You might wonder what all of those crazy inhibitory cells in the cerebellar cortex of the lateral zone are doing. Well, the feedback inhibition from the Golgi cell (see A above) could be a temporal (timing) control for sharpening the initial excitatory mossy barrage. That is, maybe for the cerebellum to do its "thing", only the very first part of the mossy fiber barrage of planning data is let through to the Purkinje cells. The feedforward inhibition via the basket cells (see B above) is involved in spatially sharpening the planning of information signals. That is, as the parallel fibers associated with the mossy fiber barrage excite the Purkinje cells, the basket cells are inhibiting Purkinje cells on the flanks of the active zone. This would kind of emphasize a "hot" zone of Purkinje cell activity. The different firing rates and patterns of dentate neurons driven by the "hot" zone and the flanking zones are then conveyed to VA/VL, the PM and SMA, and in turn to MI (the cells of origin of the corticospinal tract). The cerebellum uses this spatial information in the planning of movements headed for the cells of origin of the corticospinal tract.
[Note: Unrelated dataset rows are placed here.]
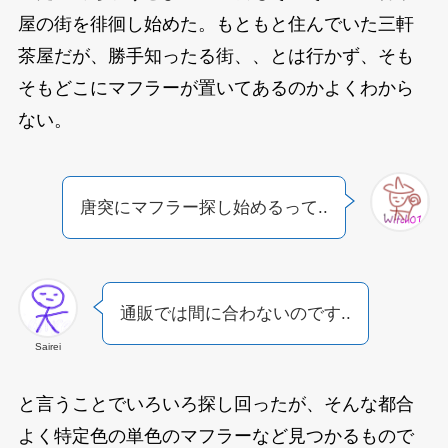
屋の街を徘徊し始めた。もともと住んでいた三軒
茶屋だが、勝手知ったる街、、とは行かず、そも
そもどこにマフラーが置いてあるのかよくわから
ない。
唐突にマフラー探し始めるって..
通販では間に合わないのです..
Sairei
と言うことでいろいろ探し回ったが、そんな都合
よく特定色の単色のマフラーなど見つかるもので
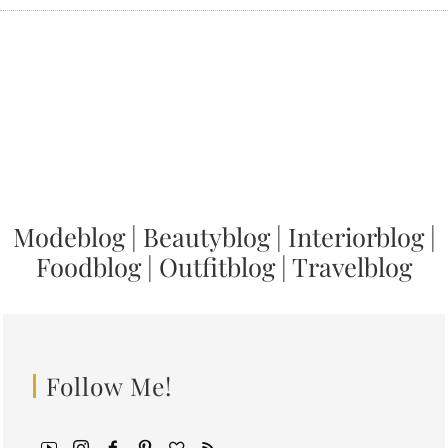
Modeblog
|
Beautyblog
|
Interiorblog
|
Foodblog
|
Outfitblog
|
Travelblog
Follow Me!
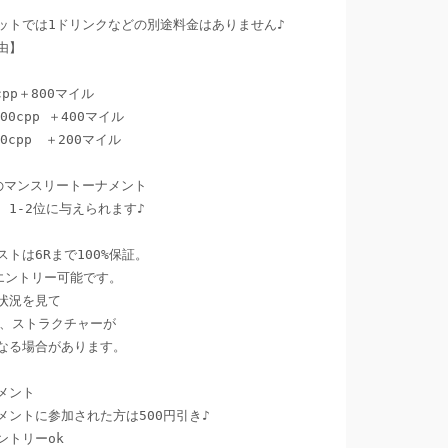
ットでは1ドリンクなどの別途料金はありません♪

】

pp＋800マイル

のマンスリートーナメント

1-2位に与えられます♪

トは6Rまで100%保証。

エントリー可能です。

状況を見て

、ストラクチャーが

なる場合があります。

ント

ントに参加された方は500円引き♪

トリーok
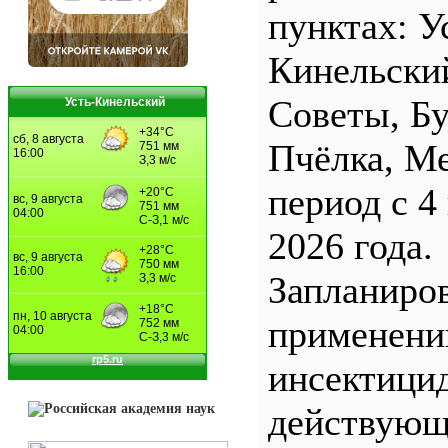
пунктах: У
Кинельски
Советы, Б
Усть-Кинельский
Пчёлка, М
период с 4
2026 года.
Запланиро
применен
инсектицид
действующ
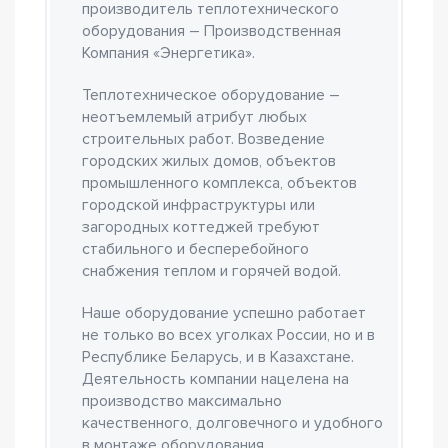
производитель теплотехнического
оборудования – Производственная
Компания «Энергетика».
Теплотехническое оборудование –
неотъемлемый атрибут любых
строительных работ. Возведение
городских жилых домов, объектов
промышленного комплекса, объектов
городской инфраструктуры или
загородных коттеджей требуют
стабильного и бесперебойного
снабжения теплом и горячей водой.
Наше оборудование успешно работает
не только во всех уголках России, но и в
Республике Беларусь, и в Казахстане.
Деятельность компании нацелена на
производство максимально
качественного, долговечного и удобного
в монтаже оборудования.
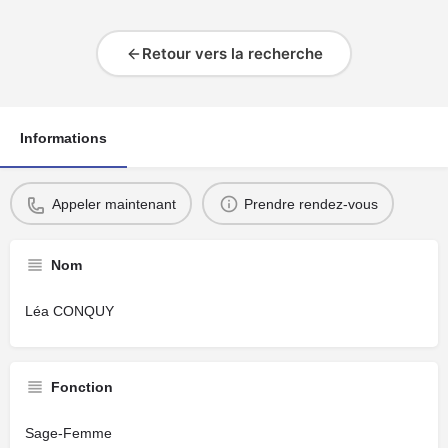
Retour vers la recherche
Informations
Appeler maintenant
Prendre rendez-vous
Nom
Léa CONQUY
Fonction
Sage-Femme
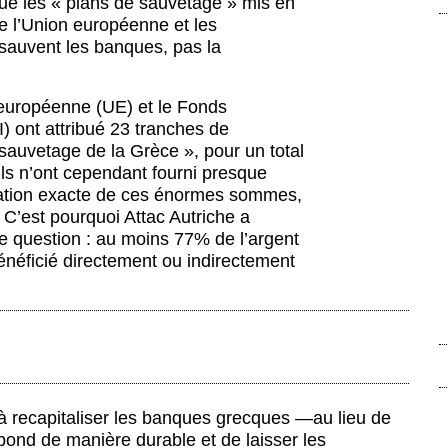
ue les « plans de sauvetage » mis en
de l’Union européenne et les
auvent les banques, pas la
européenne (UE) et le Fonds
I) ont attribué 23 tranches de
sauvetage de la Grèce », pour un total
Ils n’ont cependant fourni presque
isation exacte de ces énormes sommes,
 C’est pourquoi Attac Autriche a
te question : au moins 77% de l’argent
énéficié directement ou indirectement
 à recapitaliser les banques grecques —au lieu de
ibond de manière durable et de laisser les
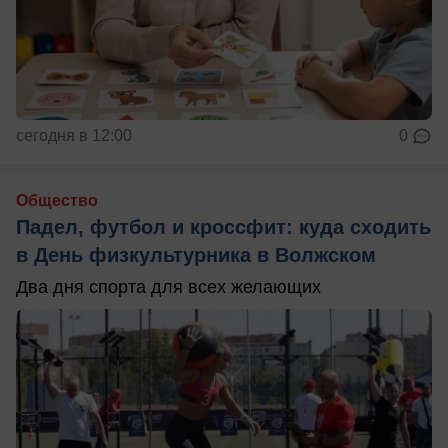
сегодня в 12:00
0
Общество
Падел, футбол и кроссфит: куда сходить
в День физкультурника в Волжском
Два дня спорта для всех желающих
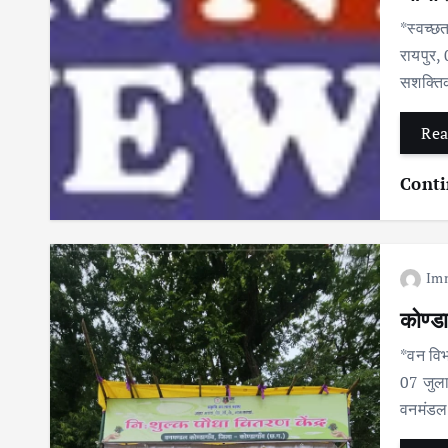
*स्वच्छ
रायपुर, 
सशक्तिक
Rea
Conti
Im
कोण्डा
*वन विभ
07 जुलाई
वनमंडल 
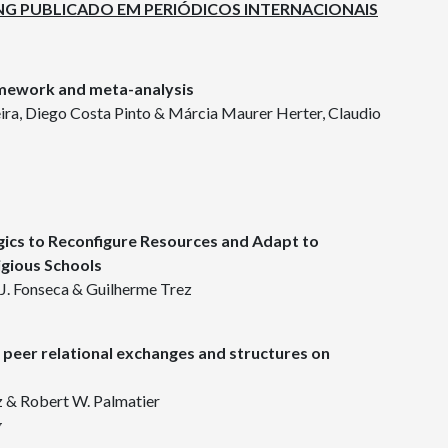
G PUBLICADO EM PERIÓDICOS INTERNACIONAIS
amework and meta-analysis
eira, Diego Costa Pinto & Márcia Maurer Herter, Claudio
ics to Reconfigure Resources and Adapt to
igious Schools
 J. Fonseca & Guilherme Trez
peer relational exchanges and structures on
z & Robert W. Palmatier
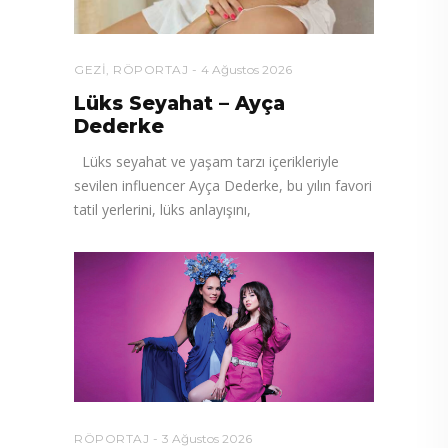
GEZI
,
RÖPORTAJ
4 Ağustos 2026
Lüks Seyahat – Ayça
Dederke
Lüks seyahat ve yaşam tarzı içerikleriyle
sevilen influencer Ayça Dederke, bu yılın favori
tatil yerlerini, lüks anlayışını,
RÖPORTAJ
3 Ağustos 2026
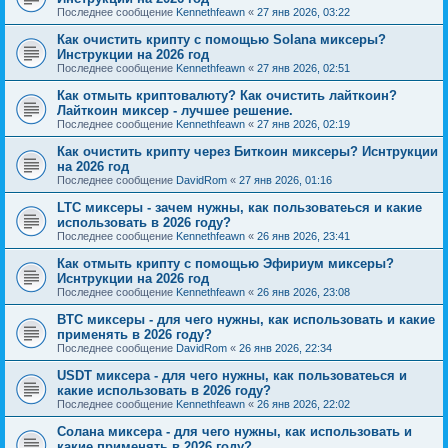
Последнее сообщение
Kennethfeawn
«
27 янв 2026, 03:22
Как очистить крипту с помощью Solana миксеры?
Инструкции на 2026 год
Последнее сообщение
Kennethfeawn
«
27 янв 2026, 02:51
Как отмыть криптовалюту? Как очистить лайткоин?
Лайткоин миксер - лучшее решение.
Последнее сообщение
Kennethfeawn
«
27 янв 2026, 02:19
Как очистить крипту через Биткоин миксеры? Иснтрукции
на 2026 год
Последнее сообщение
DavidRom
«
27 янв 2026, 01:16
LTC миксеры - зачем нужны, как пользоватеься и какие
использовать в 2026 году?
Последнее сообщение
Kennethfeawn
«
26 янв 2026, 23:41
Как отмыть крипту с помощью Эфириум миксеры?
Иснтрукции на 2026 год
Последнее сообщение
Kennethfeawn
«
26 янв 2026, 23:08
BTC миксеры - для чего нужны, как использовать и какие
применять в 2026 году?
Последнее сообщение
DavidRom
«
26 янв 2026, 22:34
USDT миксера - для чего нужны, как пользоватеься и
какие использовать в 2026 году?
Последнее сообщение
Kennethfeawn
«
26 янв 2026, 22:02
Солана миксера - для чего нужны, как использовать и
какие применять в 2026 году?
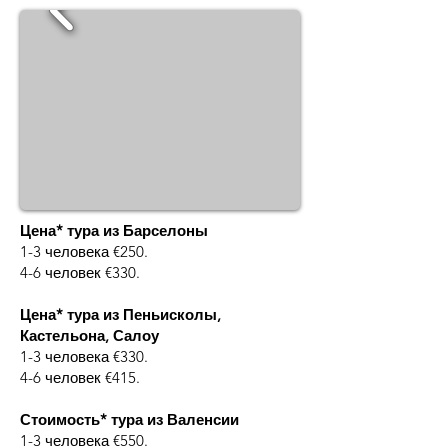
Цена* тура из Барселоны
1-3 человека €250.
4-6 человек €330.
Цена* тура из Пеньисколы,
Кастельона, Салоу
1-3 человека €330.
4-6 человек €415.
Стоимость* тура из Валенсии
1-3 человека €550.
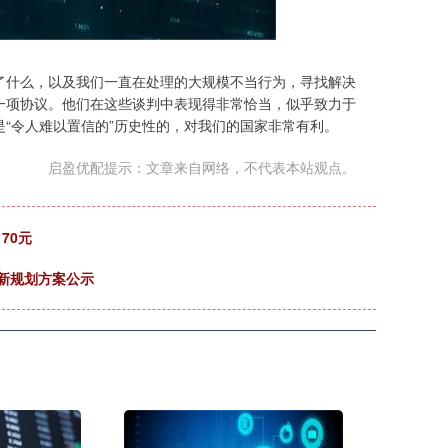
什么，以及我们一直在处理的大规模不当行为，寻找解决
一项协议。他们在这些谈判中表现得非常恰当，似乎致力于
“令人难以置信的”历史性的，对我们的国家非常有利。
启盈优配提示：文章来自网络，不代表本站观点。
70元
区新规划方案公示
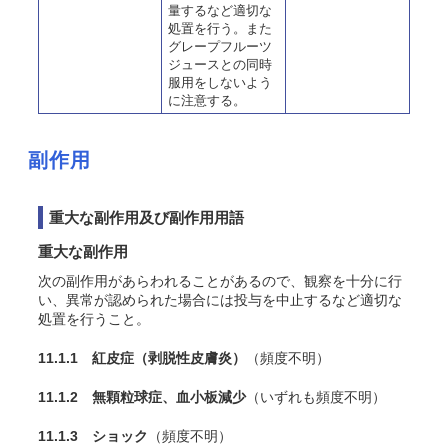
量するなど適切な
処置を行う。また
グレープフルーツ
ジュースとの同時
服用をしないよう
に注意する。
副作用
重大な副作用及び副作用用語
重大な副作用
次の副作用があらわれることがあるので、観察を十分に行
い、異常が認められた場合には投与を中止するなど適切な
処置を行うこと。
11.1.1 紅皮症（剥脱性皮膚炎）
（頻度不明）
11.1.2 無顆粒球症、血小板減少
（いずれも頻度不明）
11.1.3 ショック
（頻度不明）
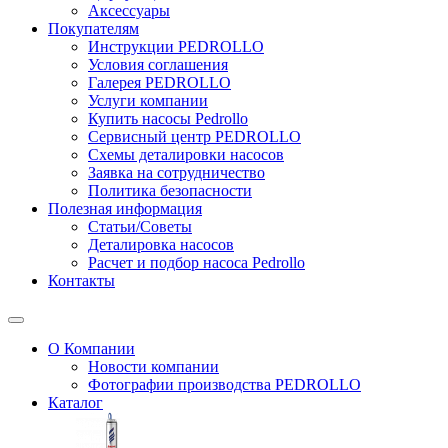
Аксессуары
Покупателям
Инструкции PEDROLLO
Условия соглашения
Галерея PEDROLLO
Услуги компании
Купить насосы Pedrollo
Сервисный центр PEDROLLO
Схемы деталировки насосов
Заявка на сотрудничество
Политика безопасности
Полезная информация
Статьи/Советы
Деталировка насосов
Расчет и подбор насоса Pedrollo
Контакты
О Компании
Новости компании
Фотографии производства PEDROLLO
Каталог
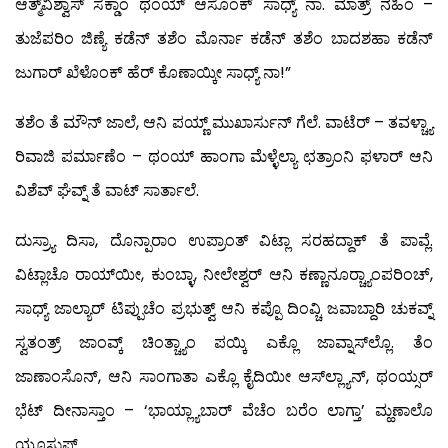
ಆತ್ಮ್‌ವಿಶ್ವಾಸ್ ಸಕ್ಡಾಂ ಥಂಯ್ ಆಸೊಂಕ್ ಸಾಧ್ಯ್ ನಾ. ಮಾತ್ರ್ ನಹಿಂ –
ತುಜೆಪರಿಂ ಜಿಣ್ಯೆ ಕಡೆನ್ ತಶೆಂ ಮೊರ್ನಾ ಕಡೆನ್ ತಶೆಂ ಬಾದಶಹಾ ಕಡೆನ್
ಜುಗಾರ್ ಖೆಳೊಂಕ್ ಹೆರ್ ಕೊಣಾಯ್ಕೀ ಸಾಧ್ಯ್ ನಾ!”
ತಶೆಂ ತೆ ಮೌನ್ ಜಾಲೆ, ಆನಿ ಪಯ್ಣ್ ಮುಖಾರ್ಸುನ್ ಗೆಲೆ. ವಾಟೆರ್ – ತವಳ್ಚ್ಯಾ
ರಿವಾಜಿ ಪರ್ಮಾಣೆಂ – ಥಂಯ್ ಹಾಂಗಾ ಮೆಳ್ಳೆಲ್ಯಾ ಛತ್ರಾಂನಿ ಫಳಾರ್ ಆನಿ
ವಿಶೆವ್ ಘೆವ್ನ್ ತೆ ವಾಟ್ ಸಾರ್ತಾಲೆ.
ದುಸ್ರ್ಯಾ ದಿಸಾ, ದೊನ್ಪಾರಾಂ ಉಪ್ರಾಂತ್ ವಿಟ್ಲಾ ಸರಹದ್ದಾಕ್ ತೆ ಪಾವ್ಲೆ.
ವಿಟ್ಲಾಚೊ ರಾಯ್‍ಯೀ, ಕುಂಬ್ಳಾ, ನೀಲೇಶ್ವರ್ ಆನಿ ಕಣ್ಣಾನೂರ್‍ಚ್ಯಾಂಪರಿಂಚ್,
ಸಾಧ್ಯ್ ಜಾಲ್ಯಾರ್ ಟಿಪ್ಪುಚೆಂ ಪ್ರಭುತ್ವ್ ಆನಿ ಕಪ್ಪೊ ದಿಂವ್ಚಿ ಜವಾಬ್ದಾರಿ ಚುಕವ್ನ್
ಸ್ವತಂತ್ರ್ ಜಾಂವ್ಕ್ ಚಿಂತ್ಚ್ಯಾಂ ಪಯ್ಕಿ ಎಕ್ಲೊ ಜಾವ್ನಾಸ್‍ಲ್ಲೊ. ತೆಂ
ಜಾಣಾಂಸೊನ್, ಆನಿ ಸಾಂಗಾತಾ ಎಕ್ಲೊ ಕೈದಿಯೀ ಆಸ್‍ಲ್ಲ್ಯಾನ್, ಥಂಯ್ಸರ್
ಭೆಟ್ ದೀನಾಸ್ತಾಂ – ‘ಭಾಯ್ಲ್ಯಾಬಾರ್ ವೆಚೆಂ ಬರೆಂ ಲಾಗ್ತಾ’ ಮ್ಹಣಾಲೊ
ಯೂಸುಫ್.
Lesions of the lateral zone of the cerebellum and dentate result in errors in the direction, force, speed, and amplitude of movements. (Interestingly, these incoordinated movements are being carried out by a healthy corticospinal tract. It is just that the corticospinal tract is receiving bad information). The "priming" of the corticospinal tract by the dentate is lost. It takes longer to get the movement going, the appropriate muscles contract for too long, and the movement stops too late. There is a deterioration of coordinated movements called decomposition of movement. Instead of a nice smooth movement, the movement consists of jerky parts of the movement. Dysmetria, also called past-pointing, occurs when the patient tries to touch their nose with their finger. Rapid alternating movements (pronation/supination) is awkward and is called dysdiadochokinesis and there is the rebound phenomena. Hold the patients tensed arm away from his/her sternum and chest and then let go. It will fly into their sternum. There also is tremor during the incoordinated movement. This is called movement, or intention tremor. It is hard for me to explain why this might occur with lateral zone lesions but it might be due to the fact that there are problems in correctly stopping movements. This results in the movement going too far, after which there is a correction and then oscillations occur.